$2M Second Close from Strategic Partners Completes $13M C Round to Advance AI-Powered Respiratory Solutions
CORALVILLE, Iowa - ,VIDA Diagnostics, Inc. ("VIDA"), the leader in AI-powered lung imaging analysis, received $2M from OSF Ventures, the corporate investment arm of OSF HealthCare, as a second close of its C round funding. This investment augments an $11M investment round last month led by First Analysis Corporation and will further fuel development and commercialization of VIDA's innovative solutions to impact patient care for both traditional respiratory diseases as well as emergent COVID-19 conditions.

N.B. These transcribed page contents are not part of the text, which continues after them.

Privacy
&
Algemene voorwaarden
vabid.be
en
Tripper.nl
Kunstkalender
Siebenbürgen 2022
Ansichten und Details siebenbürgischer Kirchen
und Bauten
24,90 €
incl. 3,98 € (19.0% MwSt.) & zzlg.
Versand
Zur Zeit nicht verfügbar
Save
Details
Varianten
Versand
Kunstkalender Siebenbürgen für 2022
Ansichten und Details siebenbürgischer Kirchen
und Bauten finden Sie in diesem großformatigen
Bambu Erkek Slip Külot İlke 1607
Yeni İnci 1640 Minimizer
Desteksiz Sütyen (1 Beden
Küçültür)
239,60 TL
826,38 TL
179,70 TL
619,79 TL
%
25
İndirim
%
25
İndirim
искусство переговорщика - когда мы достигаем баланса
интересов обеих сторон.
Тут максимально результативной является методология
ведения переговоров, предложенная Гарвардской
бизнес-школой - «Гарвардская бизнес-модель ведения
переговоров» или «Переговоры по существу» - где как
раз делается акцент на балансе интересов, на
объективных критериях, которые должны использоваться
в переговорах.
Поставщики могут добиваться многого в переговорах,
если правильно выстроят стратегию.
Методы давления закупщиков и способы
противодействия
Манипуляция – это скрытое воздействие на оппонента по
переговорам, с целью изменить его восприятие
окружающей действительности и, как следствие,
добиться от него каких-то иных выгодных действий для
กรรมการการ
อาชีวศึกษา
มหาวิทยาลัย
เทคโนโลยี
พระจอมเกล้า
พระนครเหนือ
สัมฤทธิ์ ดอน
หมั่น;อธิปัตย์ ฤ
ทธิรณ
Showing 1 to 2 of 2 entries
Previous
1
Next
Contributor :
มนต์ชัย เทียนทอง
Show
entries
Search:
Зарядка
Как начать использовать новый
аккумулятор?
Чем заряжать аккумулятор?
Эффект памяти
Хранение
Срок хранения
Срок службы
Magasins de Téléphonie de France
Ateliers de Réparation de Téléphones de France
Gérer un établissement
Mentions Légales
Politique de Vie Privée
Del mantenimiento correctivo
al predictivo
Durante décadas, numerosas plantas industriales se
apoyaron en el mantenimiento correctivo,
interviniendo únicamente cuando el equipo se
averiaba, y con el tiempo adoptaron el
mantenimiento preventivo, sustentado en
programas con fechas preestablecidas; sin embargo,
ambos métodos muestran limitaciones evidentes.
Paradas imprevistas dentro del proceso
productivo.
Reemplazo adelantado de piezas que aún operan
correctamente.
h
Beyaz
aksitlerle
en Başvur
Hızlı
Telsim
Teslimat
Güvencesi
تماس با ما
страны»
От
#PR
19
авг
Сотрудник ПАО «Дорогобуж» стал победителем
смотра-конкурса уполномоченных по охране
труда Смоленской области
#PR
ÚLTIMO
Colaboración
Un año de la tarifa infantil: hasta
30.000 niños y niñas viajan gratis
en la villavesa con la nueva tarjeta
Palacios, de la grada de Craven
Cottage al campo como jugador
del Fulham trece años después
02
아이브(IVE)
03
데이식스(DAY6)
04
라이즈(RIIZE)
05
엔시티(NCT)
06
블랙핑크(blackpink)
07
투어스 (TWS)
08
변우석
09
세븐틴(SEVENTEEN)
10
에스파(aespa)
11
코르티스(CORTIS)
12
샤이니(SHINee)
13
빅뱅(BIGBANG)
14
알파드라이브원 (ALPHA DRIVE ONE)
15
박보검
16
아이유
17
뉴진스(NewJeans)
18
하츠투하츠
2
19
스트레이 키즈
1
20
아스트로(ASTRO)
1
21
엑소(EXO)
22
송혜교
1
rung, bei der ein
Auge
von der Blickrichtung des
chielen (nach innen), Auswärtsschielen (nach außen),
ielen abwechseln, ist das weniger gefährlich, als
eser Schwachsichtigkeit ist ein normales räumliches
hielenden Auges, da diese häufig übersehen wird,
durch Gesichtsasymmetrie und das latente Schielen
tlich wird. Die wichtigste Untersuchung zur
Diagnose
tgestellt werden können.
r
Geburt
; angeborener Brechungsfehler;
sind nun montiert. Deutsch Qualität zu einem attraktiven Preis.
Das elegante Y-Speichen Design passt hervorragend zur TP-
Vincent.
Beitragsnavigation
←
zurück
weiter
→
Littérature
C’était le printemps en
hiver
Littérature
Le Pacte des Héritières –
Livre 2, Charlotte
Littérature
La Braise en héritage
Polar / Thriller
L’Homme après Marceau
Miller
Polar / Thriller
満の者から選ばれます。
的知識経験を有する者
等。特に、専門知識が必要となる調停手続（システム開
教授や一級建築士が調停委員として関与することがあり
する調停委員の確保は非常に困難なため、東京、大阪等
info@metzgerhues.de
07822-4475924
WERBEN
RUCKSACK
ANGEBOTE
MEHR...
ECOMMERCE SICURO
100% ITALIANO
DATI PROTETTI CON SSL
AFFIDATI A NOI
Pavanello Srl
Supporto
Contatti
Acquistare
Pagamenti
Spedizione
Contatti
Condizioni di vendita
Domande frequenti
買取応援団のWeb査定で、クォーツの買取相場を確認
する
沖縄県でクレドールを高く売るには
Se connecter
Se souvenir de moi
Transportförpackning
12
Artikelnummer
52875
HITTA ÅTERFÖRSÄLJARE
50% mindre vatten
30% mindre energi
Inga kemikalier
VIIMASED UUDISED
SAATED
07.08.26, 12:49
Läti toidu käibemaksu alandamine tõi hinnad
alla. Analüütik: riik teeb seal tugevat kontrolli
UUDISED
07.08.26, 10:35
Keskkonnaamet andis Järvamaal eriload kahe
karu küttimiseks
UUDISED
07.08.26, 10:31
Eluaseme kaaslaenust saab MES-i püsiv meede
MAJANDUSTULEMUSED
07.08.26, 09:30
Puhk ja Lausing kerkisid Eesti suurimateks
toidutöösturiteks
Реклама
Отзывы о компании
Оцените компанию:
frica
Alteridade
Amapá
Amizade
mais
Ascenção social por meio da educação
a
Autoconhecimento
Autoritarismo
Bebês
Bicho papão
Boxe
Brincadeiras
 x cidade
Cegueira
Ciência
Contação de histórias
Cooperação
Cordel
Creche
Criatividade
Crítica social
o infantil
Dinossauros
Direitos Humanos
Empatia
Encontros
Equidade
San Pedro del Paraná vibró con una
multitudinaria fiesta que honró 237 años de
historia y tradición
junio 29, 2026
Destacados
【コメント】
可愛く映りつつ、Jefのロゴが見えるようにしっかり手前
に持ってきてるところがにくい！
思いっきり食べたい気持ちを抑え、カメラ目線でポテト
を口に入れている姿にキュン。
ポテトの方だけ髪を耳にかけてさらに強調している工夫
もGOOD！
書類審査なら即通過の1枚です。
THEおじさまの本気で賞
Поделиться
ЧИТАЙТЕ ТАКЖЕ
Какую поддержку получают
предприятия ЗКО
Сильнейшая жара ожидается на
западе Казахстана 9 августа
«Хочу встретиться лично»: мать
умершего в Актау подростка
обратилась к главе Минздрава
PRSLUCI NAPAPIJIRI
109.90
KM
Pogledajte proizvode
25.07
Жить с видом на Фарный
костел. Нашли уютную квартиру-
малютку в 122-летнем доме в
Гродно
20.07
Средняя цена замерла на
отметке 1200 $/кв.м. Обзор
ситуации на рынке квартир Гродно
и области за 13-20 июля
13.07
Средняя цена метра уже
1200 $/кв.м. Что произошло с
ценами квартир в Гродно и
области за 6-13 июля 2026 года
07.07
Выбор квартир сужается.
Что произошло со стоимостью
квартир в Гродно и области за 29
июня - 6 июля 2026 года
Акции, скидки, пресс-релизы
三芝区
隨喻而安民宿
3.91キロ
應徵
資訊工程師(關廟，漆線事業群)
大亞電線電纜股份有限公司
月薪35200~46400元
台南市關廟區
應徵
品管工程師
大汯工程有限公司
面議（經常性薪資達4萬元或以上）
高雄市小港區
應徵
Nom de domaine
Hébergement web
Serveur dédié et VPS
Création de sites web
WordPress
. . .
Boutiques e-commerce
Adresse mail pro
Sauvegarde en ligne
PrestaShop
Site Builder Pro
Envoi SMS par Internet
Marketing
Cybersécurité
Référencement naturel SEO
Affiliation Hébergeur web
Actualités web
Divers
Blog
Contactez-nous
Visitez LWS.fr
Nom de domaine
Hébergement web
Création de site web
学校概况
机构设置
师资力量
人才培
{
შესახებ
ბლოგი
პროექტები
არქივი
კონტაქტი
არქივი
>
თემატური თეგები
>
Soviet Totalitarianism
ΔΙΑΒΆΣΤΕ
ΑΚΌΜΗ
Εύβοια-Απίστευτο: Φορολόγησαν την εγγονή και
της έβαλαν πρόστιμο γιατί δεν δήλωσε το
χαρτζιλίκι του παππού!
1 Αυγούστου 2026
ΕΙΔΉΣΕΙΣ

"OSF is an ideal strategic partner for VIDA. Through both capital and access to clinic leaders, OSF is a catalyst in expanding the footprint of our FDA-approved, AI-powered imaging solutions in this growing market," said Susan A. Wood, Ph.D. and CEO for VIDA. "Providing access to analysis like LungPrint has never been more important, given the global COVID-19 pandemic on top of an already growing trend of chronic respiratory and lung diseases."
"We invest in leading-edge solutions that make an immediate impact for OSF Healthcare's care teams and patients," said Garrett Vygantas, MD, Managing Director at OSF Ventures. "VIDA's LungPrint solution helps radiologists and pulmonologists gain valuable insight into each patient's unique condition, which determines the appropriate treatment plan. We see real value for this new technology to help treat patients with COPD, lung cancer and other pulmonary diseases -and we anticipate LungPrint will help us in the future manage new populations experiencing COVID-19 and determine appropriate follow up and long-term care."
LungPrint® is an AI-powered suite of products and services used to uniquely profile and manage the patient with, or at-risk of respiratory and lung diseases. LungPrint provides clinically validated imaging analysis to healthcare providers and clinical trial partners to obtain a more precise, personalized profile of respiratory and lung health. LungPrint is clinically cleared in the US (FDA 510(k)), EU (CE), Australia (TGA) & Canada (CMDCAS).